UKRAINE

DE MAÏDAN À LA GUERRE (FROM MAIDAN TO WAR)


This post is also available in: French

“Revolutions have never been planned in advance. When they become eternal, time starts playing against the event – little by little the heros wear themselves and send the characters to more and more uncertin destinies. For years, Guillaume Herbaut goes to Ukraine to follow the tensions between the supporters of a country turned to Europe and those who are attracted by its Russian component.

This struggle, which begins with the heroic occupation of a square in Kiev, transforms into a trench warfare in the east of the country: how can we interpret this installation of a people in what becomes a cursed time in the eyes of everyone? Perhaps by attribuating a figure of a fighter to each rebel being, and by making him enter the legend of the news feed.

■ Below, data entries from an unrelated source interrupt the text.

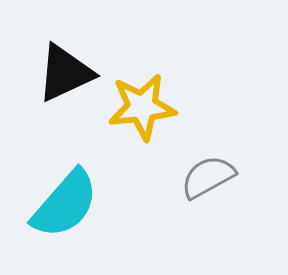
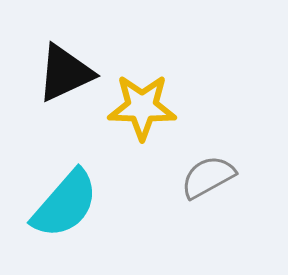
yellow star: rotated 8 degrees clockwise
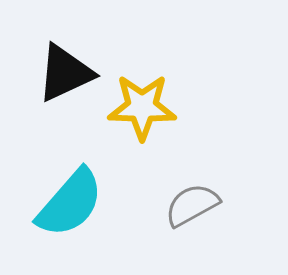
gray semicircle: moved 16 px left, 28 px down
cyan semicircle: moved 5 px right, 1 px up
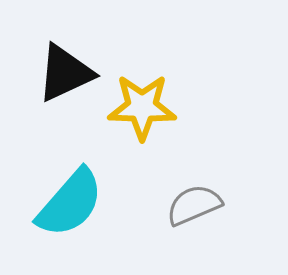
gray semicircle: moved 2 px right; rotated 6 degrees clockwise
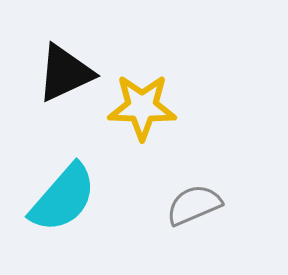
cyan semicircle: moved 7 px left, 5 px up
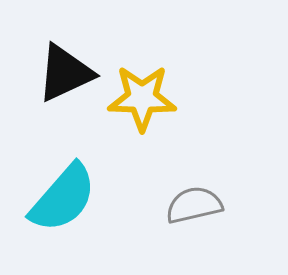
yellow star: moved 9 px up
gray semicircle: rotated 10 degrees clockwise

How not to remind that it is there, in this precise place of the world, in the middle of the 19th century, that the photograph was confronted with the war for the first time? Crimean War (1853-1856): the Englishman Roger Fenton advances with his van-laboratory pulled by six horses where he develops his collodion glass plates. They will later be used to engrave “after photography” the first press images in history.

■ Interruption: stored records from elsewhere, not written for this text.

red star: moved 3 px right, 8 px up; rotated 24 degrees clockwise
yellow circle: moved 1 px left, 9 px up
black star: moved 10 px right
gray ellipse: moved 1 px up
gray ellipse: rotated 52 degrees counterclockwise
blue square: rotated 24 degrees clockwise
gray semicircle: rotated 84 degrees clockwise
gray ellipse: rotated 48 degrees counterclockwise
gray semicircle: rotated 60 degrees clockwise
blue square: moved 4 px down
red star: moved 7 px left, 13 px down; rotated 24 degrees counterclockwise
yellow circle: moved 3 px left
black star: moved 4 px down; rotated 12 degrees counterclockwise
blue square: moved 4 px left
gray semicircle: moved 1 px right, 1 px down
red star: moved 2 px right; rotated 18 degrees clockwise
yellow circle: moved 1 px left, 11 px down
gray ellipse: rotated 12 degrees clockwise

Herbaut finds something archaic in the Donbass war: taciturn figures, fixed landscapes, frozen atmosphere. Herbaut fraternizes with his predecessors in photography in the same way as the separatists and the Ukrainian army replay the ancient dispute of Europe and Asia.”

Michel Poivert

“From Chernobyl to war. Ukraine is a marker for my photographic career. Through this country, I turned from the classic black and white photojournalism to a documentary photography telling the invisible drama of a nuclear disaster. In 2001, I felt myself bound to this territory as soon as I took the first images. The colours reminded me of my childhood. People accepted me in their daily lives. I discovered the contaminated prohibited zone. A parallel world, a different relationship to reality, a question about how to photograph the traces of History.

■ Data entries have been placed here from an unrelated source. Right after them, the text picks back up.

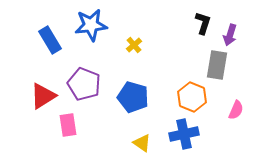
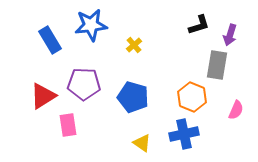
black L-shape: moved 4 px left, 2 px down; rotated 55 degrees clockwise
purple pentagon: rotated 20 degrees counterclockwise
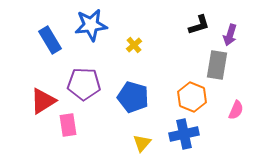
red triangle: moved 5 px down
yellow triangle: rotated 36 degrees clockwise
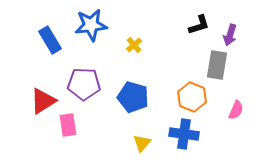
blue cross: rotated 20 degrees clockwise
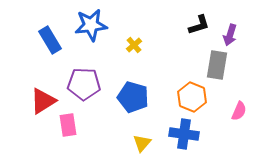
pink semicircle: moved 3 px right, 1 px down
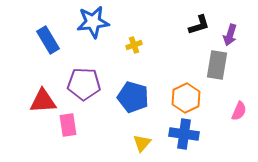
blue star: moved 2 px right, 3 px up
blue rectangle: moved 2 px left
yellow cross: rotated 21 degrees clockwise
orange hexagon: moved 6 px left, 1 px down; rotated 12 degrees clockwise
red triangle: rotated 28 degrees clockwise
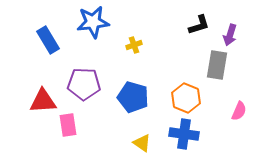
orange hexagon: rotated 12 degrees counterclockwise
yellow triangle: rotated 36 degrees counterclockwise
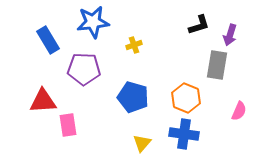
purple pentagon: moved 15 px up
yellow triangle: rotated 36 degrees clockwise
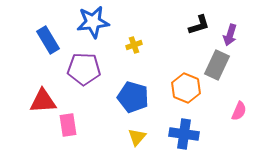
gray rectangle: rotated 16 degrees clockwise
orange hexagon: moved 10 px up
yellow triangle: moved 5 px left, 6 px up
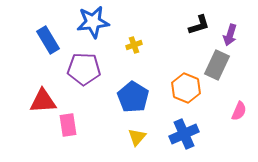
blue pentagon: rotated 16 degrees clockwise
blue cross: rotated 32 degrees counterclockwise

Since then I visit this country every year. 2004, the Orange Revolution and the Donbass. Then, the return of Cossacks, symbols of a Ukrainian identity. 2008, Crimea and its intercommunity tensions. Series of reports, like a puzzle preparing me to follow the Maidan revolution and the war. The history of this country allowed me to explore different narratives, to break benchmarks to finally return to the news and to think about the photojournalism of today. Like the contamination in Chernobyl ‘leopard spots’, Ukraine is currently divided into different zones: contaminated zones, war zones, zones of peace as a mirror of the future of our societies. A reason that drives me to continue.”

Guillaume Herbaut

Guillaume Herbaut, born in 1970, lives and works in Paris. Parallelly to his work for the press, his documentary work takes him to places full of history where he questions their symbols and memory in order to reveal invisible tragedies: Chernobyl, Auschwitz, Nagasaki and, more recently, the conflict in Ukraine. His photographs were exhibited at the Jeu de Paume, at the Maison rouge as well as during numerous festivals. He has received several awards, including two World Press, a Visa d’or, the Niépce Award of 2011 and, in 2016, the Bayeux-Calvados Award for War Correspondents (web journalism category) for his Ukrainian roadmap produced by Arte Info. The same year, he published 7/7, the shadow of the living beings (La Martinière). In 2018, his work was exhibited at the Great Arch of Photojournalism in Paris under the title “For Memory”.